Assessment

Evaluation & Assessment
Verifying the Plan's Effectiveness

Students will be asked to complete a worksheet similar to the following as they conduct this project. The worksheet includes several open-ended questions that will help identify individual students' understanding as opposed to group calculations.

Klutzy-Cola, a national soda bottling company has fallen on hard times. The soft drink giant is losing money and the board of directors have called in a mathematician for a little advice.

Since price of aluminum is skyrocketing. The company wants to see if there is a cheaper way to design their soda cans. The company asks you to come up with the cheapest soda can available. Here's what you know:

The can must hold 12 fluid ounces of soda.
Twelve fluid ounces is equivalent to 355 Mililiters.
355 mililiters is 355 cm^3.
The cheapest soda can will have the smallest surface area.
The surface area of a cylinder is SA=(2*Pi*r^2)+h*2*Pi*r.
The volume of a cylinder is V=(Pi*r^2)*h.

The current Klutzy-Cola can measures 10 cm high by 7 cm wide.

Please write the radius of the current can (include units):_________________

Please calculate and write the surface area (include units):_________________

Please calculate and write the volume of the current can:__________________

Can you think of some reasons why the volume of the can is different from the volume of the soda? Would you list any you can think of, please?

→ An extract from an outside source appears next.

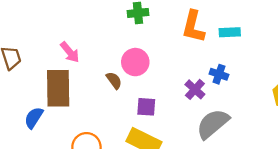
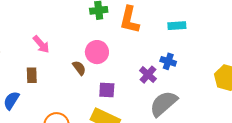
orange L-shape: (193, 27) -> (129, 20), moved
brown rectangle: (58, 88) -> (32, 75), size x0.5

For this project, we will design a can with a volume of 355 cm^3.

Would you please use the following formulas to complete the following table? Pick any three values of r you like.

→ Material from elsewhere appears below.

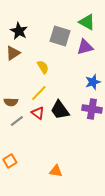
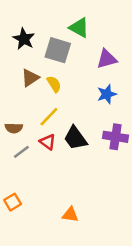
green triangle: (87, 22) -> (79, 28), moved
gray square: (60, 36) -> (58, 50), moved
brown triangle: (13, 53) -> (30, 78), moved
blue star: (93, 82) -> (107, 94), moved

r Pick any #	h h=56.53/r^2	SA SA=2Pir(r+h)

Can you start to guess what the best value of r might be? Let's use the calculators since these calculations are pretty long & tedious.

Complete this table for more values. Try to narrow in on what value of r will give you the smallest surface area.

r Pick a #	h h=56.53/r^2	SA SA=2Pir(r+h)

Now do you have a good guess at what values of r & h will give you the best soda can? Let's use the calculators to find out exactly.

Press the "Y=" key and enter the following equation and plot it:

Y=2*Pi*x*(x+(56.53/r^2))

Sketch your graph below.

Y is the surface area of your soda can and x is the radius. We want the x value at the lowest point of the graph. Use the calculator's trace and minimum functions to find this value.

Please complete this table with the data on your most efficient soda can.

SA=

Do you believe this really is the most efficient soda can design?

Can you think of reasons why soda companies don't make containers with your measurements?

What are some other considerations soda companies think about when designing soda containers?